Tongue exercises and rinsing the mouth with saliva help to stimulate the secretions of the endocrine glands associated with the digestive process, increase the secretion of intestinal juices, thus improving the functioning of the digestive system, increasing appetite and promoting better absorption of nutrients.
[6] Rubbing the nose.
First, warm the backs of the thumbs by rubbing them (figs. 12-14), pinch your nose with them and lightly rub it on both sides (the ying-hsiang points act as the center) 18 times each (fig. 12-15).
it упражнение повышает сопротивляемость верхних дыхательных путей, помогает предупредить простуду.

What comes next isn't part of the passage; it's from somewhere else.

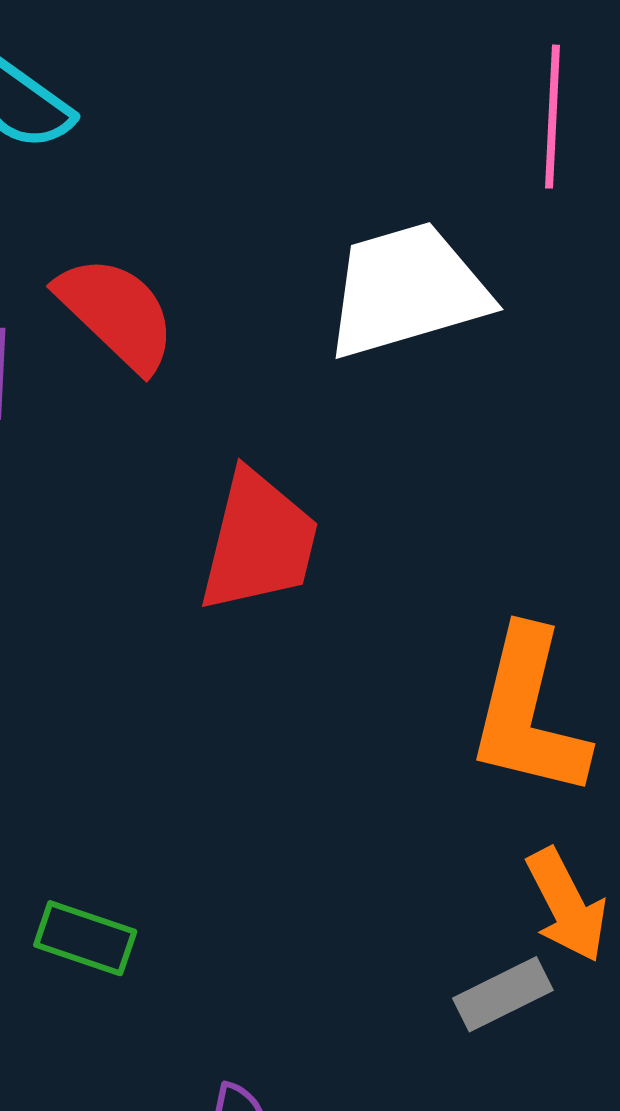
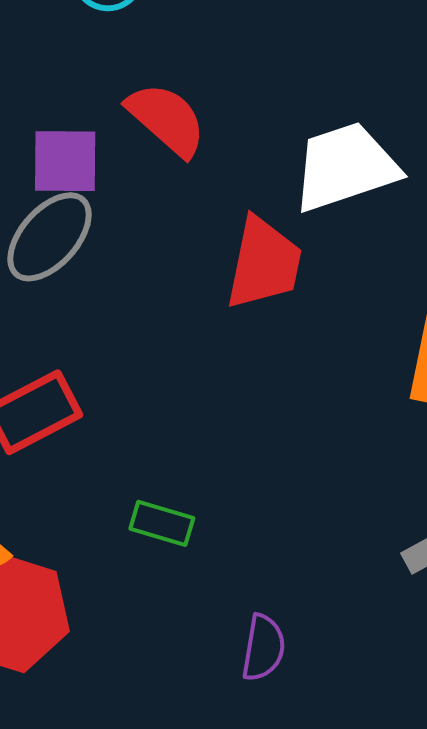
white trapezoid: (407, 290) -> (345, 167), moved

Helps to cure chronic nasal diseases, allergic rhinitis and gives a quick effect when nasal congestion.

[7] Exercise for the eyes.
Close your eyes slightly, bend your thumbs slightly and gently rub your eyelids with their knuckles 18 times each (Fig. 12–16). After этого тыльной стороной больших пальцев несильно потрите брови по 18 раз каждую (рис. 12–17). Then again close your eyes slightly and perform 18 rotations of the eyeballs to the left and right in each direction.

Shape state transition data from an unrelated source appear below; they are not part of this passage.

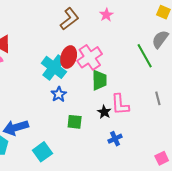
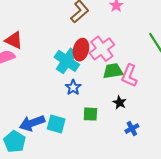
green trapezoid: (99, 80) -> (113, 71), turned -95
pink L-shape: (120, 104) -> (129, 76), moved, turned 30
cyan square: (42, 152) -> (56, 124), moved, turned -36

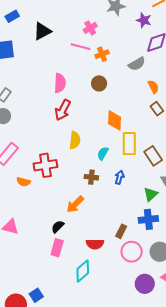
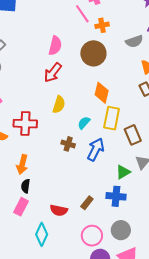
pink line: (80, 47) -> (82, 14), turned 30
brown circle: (99, 83) -> (93, 53), size x1.6
blue arrow: (119, 177) -> (96, 149), size x1.6
orange arrow: (75, 204) -> (22, 164), moved, turned -42
black semicircle: (58, 227) -> (26, 186), turned -48
pink circle: (132, 252) -> (92, 236), moved
cyan diamond: (83, 271) -> (42, 234), turned -35

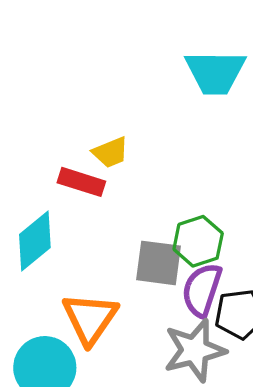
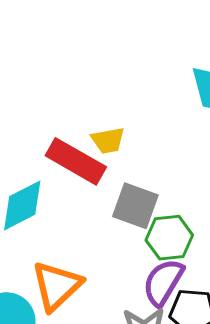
red rectangle: (81, 182) -> (76, 161), size x1.4
gray square: (158, 263) -> (135, 206), moved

it упражнение улучшает подвижность глазных яблок и укрепляет глазные мышцы, ускоряет циркуляцию крови в области глаз, предупреждает возникновение глазных болезней и нормализует зрение.
[8] Rubbing the face.
Согрейте ладони, потерев их друг о друга, then разотрите ими лицо – ото лба вниз, по обеим сторонам носа (рис. 12–18) до низа подбородка, а от него вверх ко лбу (рис. 12–19). Rub your face in this way 36 times.

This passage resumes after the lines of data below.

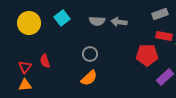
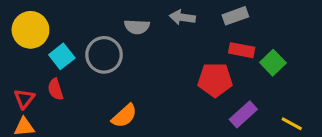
cyan square: (62, 18) -> (62, 56), moved
gray arrow: (119, 22) -> (182, 17), moved
gray circle: (90, 54) -> (104, 55), moved, size x1.5

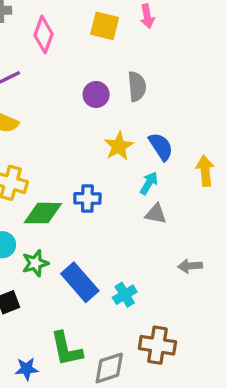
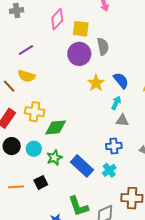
yellow square: (105, 26) -> (81, 29), moved
pink diamond: (44, 35) -> (57, 19), moved, turned 30
purple circle: (96, 94) -> (79, 54), size x1.5
blue cross: (87, 198) -> (114, 146), moved

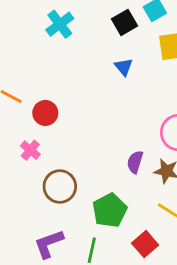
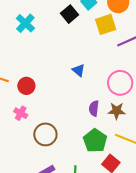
blue triangle: (124, 67) -> (79, 70), moved
green pentagon: (110, 210) -> (95, 141), moved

[9] Exercise for the neck.
Cross the fingers of both hands and clasp the back of the neck with them, look up (Fig. 12-20), then pull your hands forward, while bending and massaging the back of the neck. Perform the exercise 3-9 times (Fig. 12-21).
It helps eliminate shoulder pain and dizziness, improve blood circulation.
[10] Rubbing the shoulders.
First, rub the left shoulder with the right palm 18 times (Fig. 12-22), then rub the right shoulder 18 times with the left palm (Fig. 12-23). This exercise improves blood circulation in the shoulders, prevents and cures inflammation of the shoulder joints and adjacent areas.

[11] Jiaji exercise.
Clench your fists loosely, bend your elbows at a right angle and swing your arms back and forth alternately, 18 times in each direction (Fig. 12-24, 12-25).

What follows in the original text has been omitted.